** Opening Data for review block **

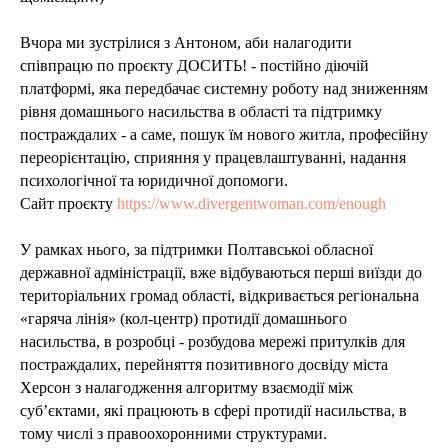
Вчора ми зустрілися з Антоном, аби налагодити
співпрацю по проєкту ДОСИТЬ! - постійно діючій
платформі, яка передбачає системну роботу над зниженням
рівня домашнього насильства в області та підтримку
постраждалих - а саме, пошук їм нового житла, професійну
переорієнтацію, сприяння у працевлаштуванні, надання
психологічної та юридичної допомоги.
Сайт проєкту
https://www.divergentwoman.com/enough
У рамках нього, за підтримки Полтавськоі обласної
державної адміністрації, вже відбуваються перші виїзди до
територіальних громад області, відкривається регіональна
«гаряча лінія» (кол-центр) протидії домашнього
насильства, в розробці - розбудова мережі притулків для
постраждалих, перейняття позитивного досвіду міста
Херсон з налагодження алгоритму взаємодії між
суб’єктами, які працюють в сфері протидії насильства, в
тому числі з правоохоронними структурами.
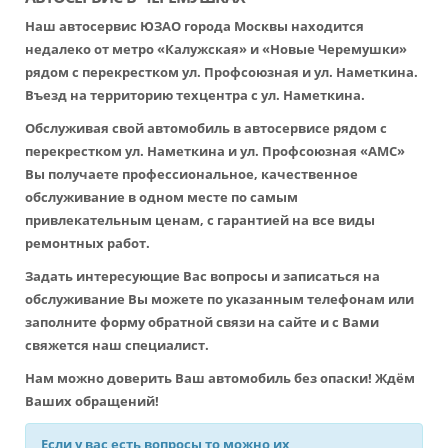
Наш автосервис ЮЗАО города Москвы находится
недалеко от метро «Калужская» и «Новые Черемушки»
рядом с перекрестком ул. Профсоюзная и ул. Наметкина.
Въезд на территорию техцентра с ул. Наметкина.
Обслуживая свой автомобиль в автосервисе рядом с
перекрестком ул. Наметкина и ул. Профсоюзная «АМС»
Вы получаете профессиональное, качественное
обслуживание в одном месте по самым
привлекательным ценам, с гарантией на все виды
ремонтных работ.
Задать интересующие Вас вопросы и записаться на
обслуживание Вы можете по указанным телефонам или
заполните форму обратной связи на сайте и с Вами
свяжется наш специалист.
Нам можно доверить Ваш автомобиль без опаски! Ждём
Ваших обращений!
Если у вас есть вопросы то можно их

** Closing Data for review block **

**Goal of the exercise**
The line containing "обслуживание в одном месте по самым" and every line after it, up to and including the last line of the records, should be reproduced exactly, with nothing else.

**Answer for the task**
обслуживание в одном месте по самым
привлекательным ценам, с гарантией на все виды
ремонтных работ.
Задать интересующие Вас вопросы и записаться на
обслуживание Вы можете по указанным телефонам или
заполните форму обратной связи на сайте и с Вами
свяжется наш специалист.
Нам можно доверить Ваш автомобиль без опаски! Ждём
Ваших обращений!
Если у вас есть вопросы то можно их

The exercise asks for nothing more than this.